Page:Ribot - Revue philosophique de la France et de l’étranger, tome 67.djvu/453

La bibliothèque libre.
Le texte de cette page a été corrigé et est conforme au fac-similé.
 Les corrections sont expliquées en page de discussion


LA MÉMOIRE AFFECTIVE ET L’ART


Au cours d’une étude plus générale que celle-ci, qui porte sur le rôle des éléments représentatifs et des éléments affectifs dans la production artistique, et qui sera publiée ailleurs[1], je suis arrivé à des résultats qui intéressent certains points contestés de la théorie de la mémoire affective. Je puis les détacher du reste pour en faire l’objet de ce court article. L’objet du débat semblera clair à quiconque a suivi les pénétrantes et fécondes études auxquelles le sujet a donné lieu en France depuis les premiers et importants écrits publiés par M. Ribot[2].

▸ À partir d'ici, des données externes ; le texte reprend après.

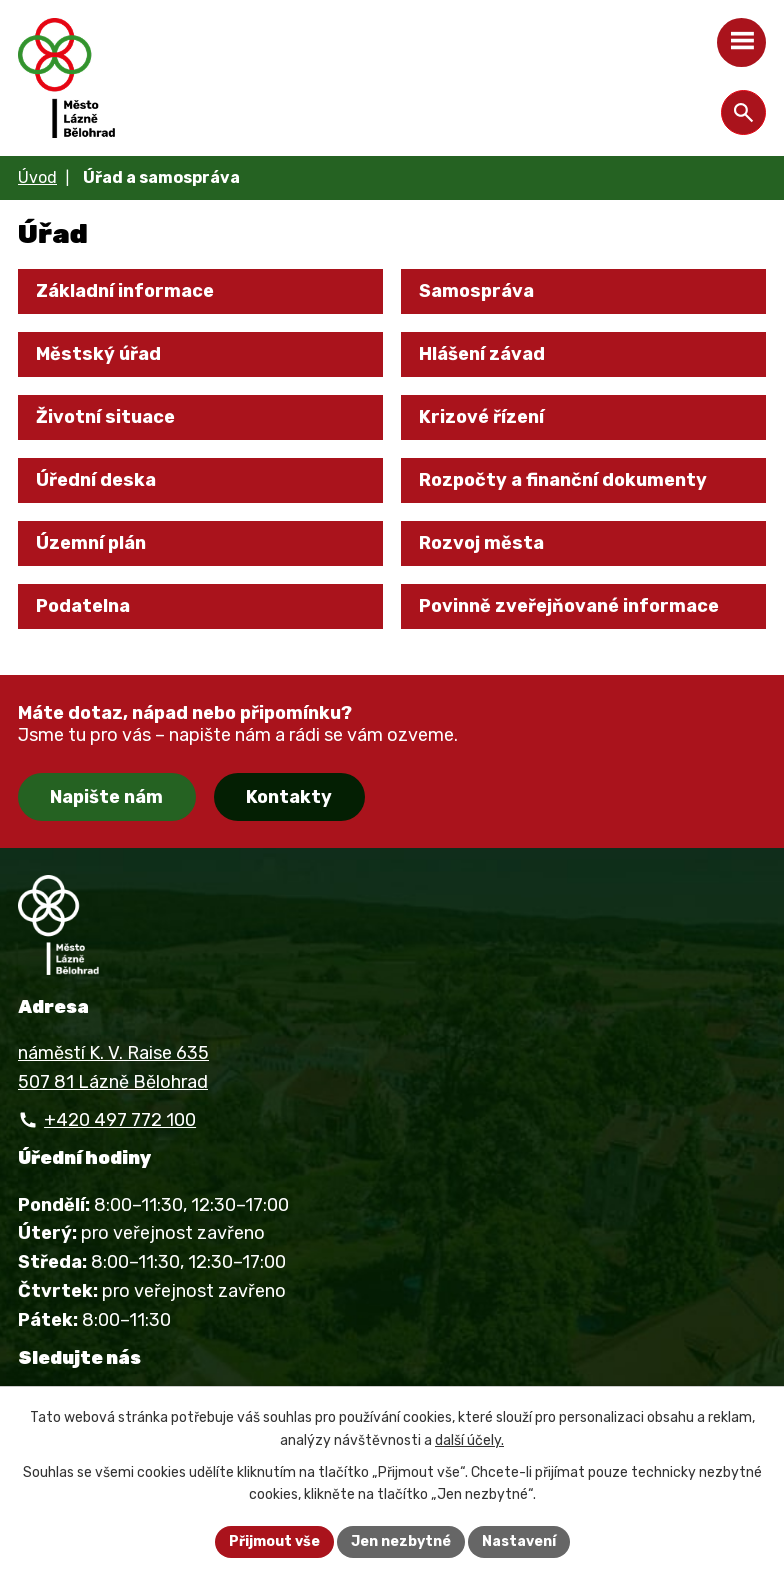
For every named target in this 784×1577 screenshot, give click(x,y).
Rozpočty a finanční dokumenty (563, 480)
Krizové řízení (481, 417)
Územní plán (91, 543)
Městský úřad (98, 354)
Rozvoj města (481, 543)
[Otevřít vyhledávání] (743, 112)
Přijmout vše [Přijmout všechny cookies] (274, 1541)
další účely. (469, 1440)
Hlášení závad (482, 354)
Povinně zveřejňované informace (569, 606)
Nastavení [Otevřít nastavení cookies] (519, 1541)
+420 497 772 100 (120, 1120)
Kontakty (289, 797)
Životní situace (105, 417)
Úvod (37, 177)
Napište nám (106, 797)
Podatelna (83, 606)
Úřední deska (96, 480)
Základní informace (125, 291)
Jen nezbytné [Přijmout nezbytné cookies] (401, 1541)
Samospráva (476, 291)
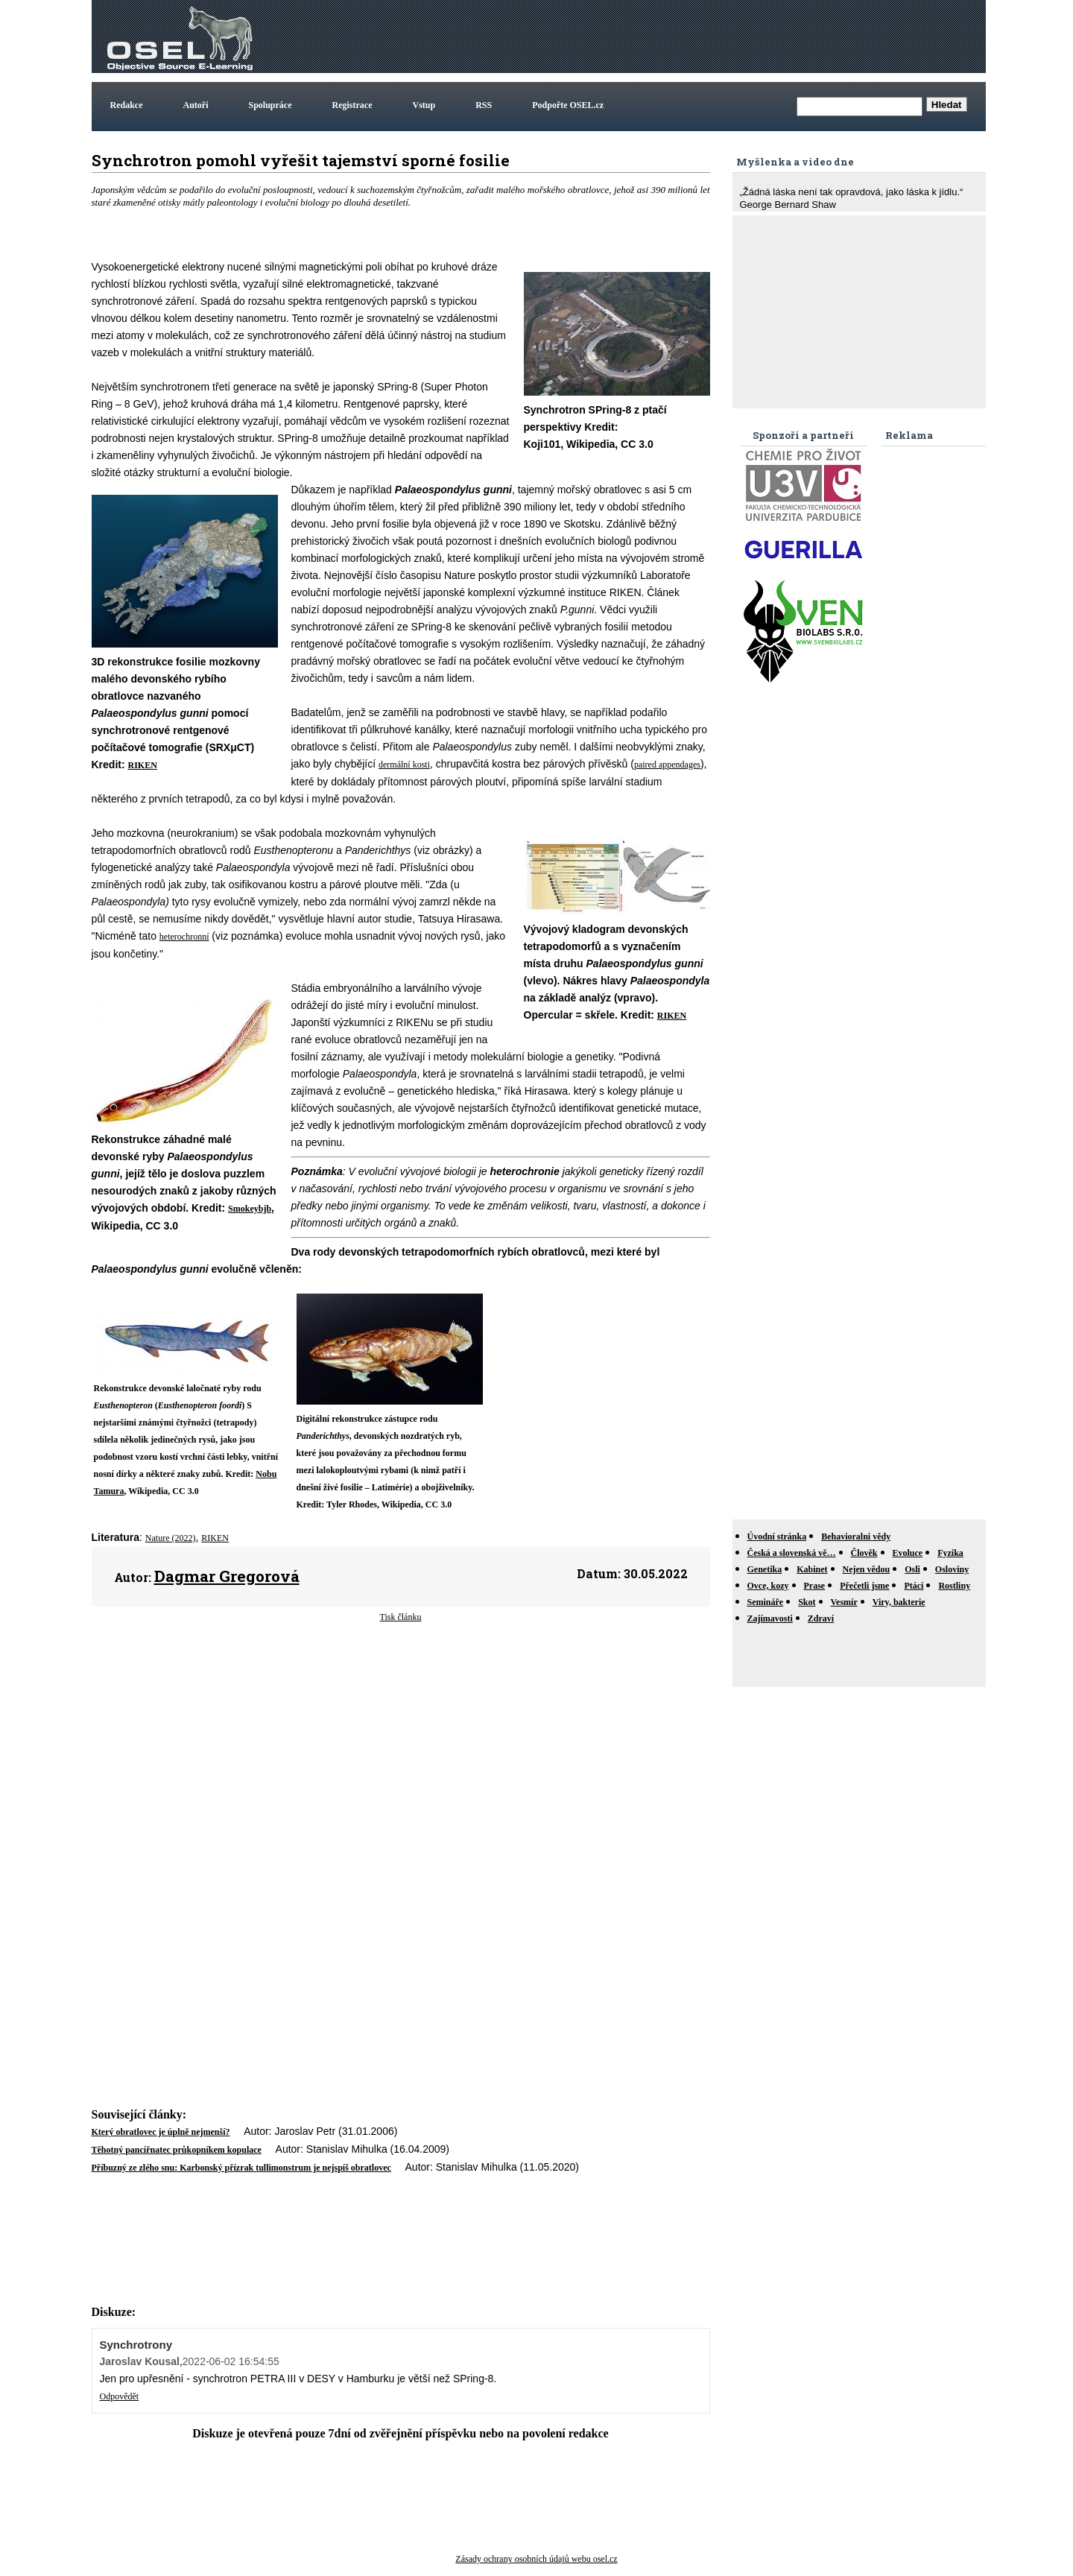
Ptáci (913, 1585)
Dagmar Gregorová (227, 1576)
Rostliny (954, 1585)
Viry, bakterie (899, 1602)
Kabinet (812, 1569)
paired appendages (667, 764)
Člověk (864, 1553)
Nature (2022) (170, 1538)
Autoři (196, 105)
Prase (815, 1585)
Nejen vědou (866, 1569)
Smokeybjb (249, 1208)
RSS (483, 105)
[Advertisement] (711, 36)
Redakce (126, 105)
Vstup (424, 105)
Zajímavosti (770, 1618)
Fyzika (950, 1553)
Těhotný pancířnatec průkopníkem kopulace (177, 2150)
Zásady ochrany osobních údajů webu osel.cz (536, 2559)
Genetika (764, 1569)
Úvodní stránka (777, 1536)
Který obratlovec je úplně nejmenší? (161, 2132)
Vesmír (844, 1602)
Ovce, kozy (768, 1585)
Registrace (352, 105)
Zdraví (821, 1618)
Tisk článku (401, 1617)
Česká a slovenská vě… (791, 1553)
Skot (806, 1602)
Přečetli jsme (864, 1585)
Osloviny (952, 1569)
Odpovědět (119, 2396)
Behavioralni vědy (855, 1536)
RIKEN (142, 765)
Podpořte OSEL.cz (568, 105)
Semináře (765, 1602)
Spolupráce (270, 105)
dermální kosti (404, 764)
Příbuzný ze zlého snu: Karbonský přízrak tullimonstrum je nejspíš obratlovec (241, 2167)
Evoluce (908, 1553)
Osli (912, 1569)
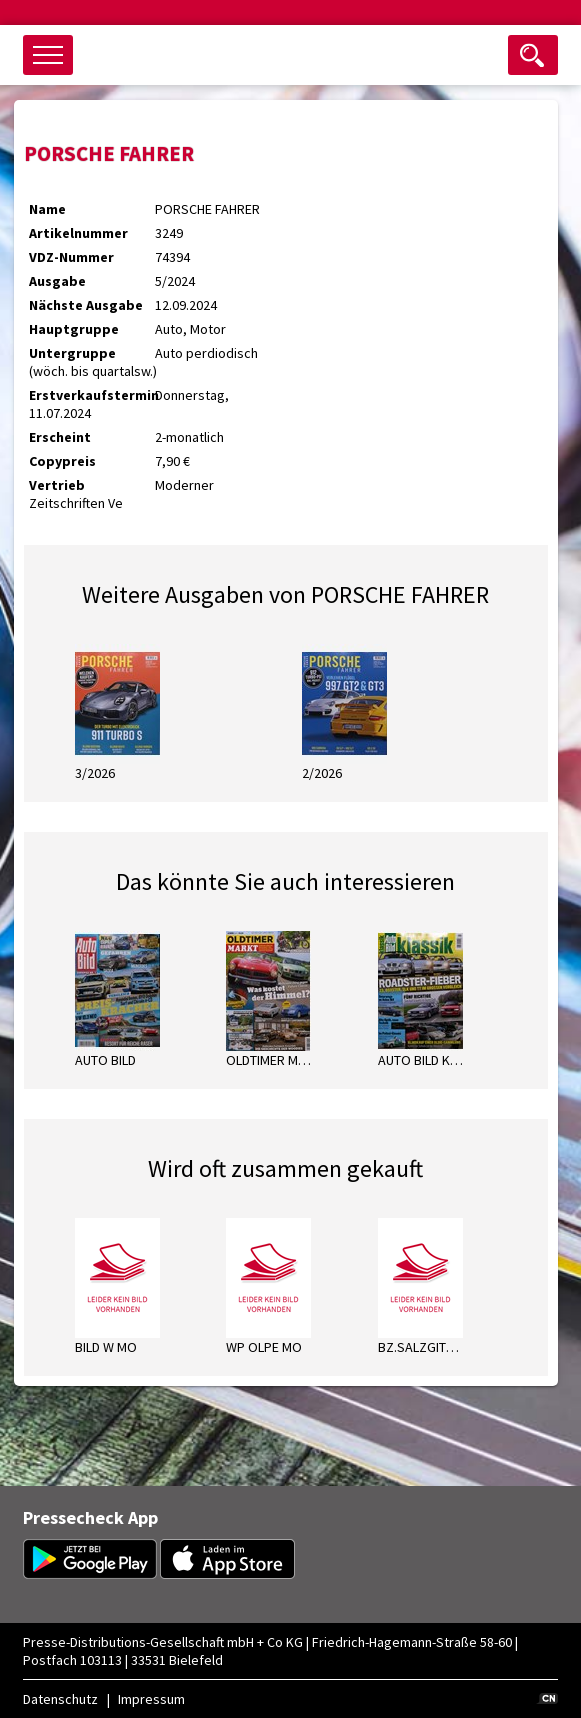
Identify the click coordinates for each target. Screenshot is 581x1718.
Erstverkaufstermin (92, 395)
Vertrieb (57, 485)
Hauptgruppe (74, 329)
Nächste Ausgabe (86, 305)
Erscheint (60, 437)
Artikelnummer (78, 233)
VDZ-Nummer (71, 257)
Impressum (151, 1699)
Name (47, 209)
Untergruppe (72, 353)
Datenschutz (60, 1699)
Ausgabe (57, 281)
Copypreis (62, 461)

  1. Je [illisible] que cette étude plus approfondie fait partie de l’analyse de la conscience esthétique, au tome III de ma Genetic Logic (La Pensée et les choses, Paris, Doin, vol. I, 1908) qui paraîtra bientôt. J’espère faciliter l’intelligence de cet article, en exposant succinctement l’usage que j’ai fait dans cet ouvrage du phénomène de la mémoire affective. J’arrive à cette idée que, si nous admettons que le sentiment et l’émotion sont susceptibles de reviviscence et de généralisation, tous les arts peuvent être rangés dans la catégorie unique des fonctions représentatives ou imitatives. En même temps j’arrive à cette idée que toutes les constructions représentatives, quand l’imagination artistique s’en empare, se chargent d’un contenu émotionnel et personnel. On trouve (reading-inh, Einfülung) l’œuvre d’art tout « imprégnée » de vie personnelle. Et ceci a son origine profonde dans les tendances instinctives et sociales de l’individu à s’exploiter et à s’exhiber lui-même. Nous devons donc reconnaître à l’art deux sources essentielles : l’imitation qui aboutit à la représentation idéale, et la mise en scène du moi qui aboutit à l’expression du sentiment idéal. L’art est par conséquent une fonction imaginative qui idéalise le réel sous des formes dans lesquelles viennent prendre corps des valeurs personnelles et sentimentales. On trouve là une sorte de contemplation immédiate dans laquelle se trouve dépassée l’opposition entre l’intérêt théorétique et l’intérêt pratique.
  2. Cette littérature est résumée dans un intéressant article de M. Ribot dans la Revue philosophique, déc. 1907. Indépendamment des références qu’il donne aux ouvrages de Pillon, Mauxion, Dauriac, Paulhan et autres savants français, je puis citer les écrits importants d’Urban et de Witasek, auxquels je renvoie plus loin. On trouvera une étude plus complète de M. Ribot dans son livre sur la Psychologie des sentiments ; et une autre du Prof. Urban dans son ouvrage Valuation : its Nature and Laws, London, 1909, chap. v.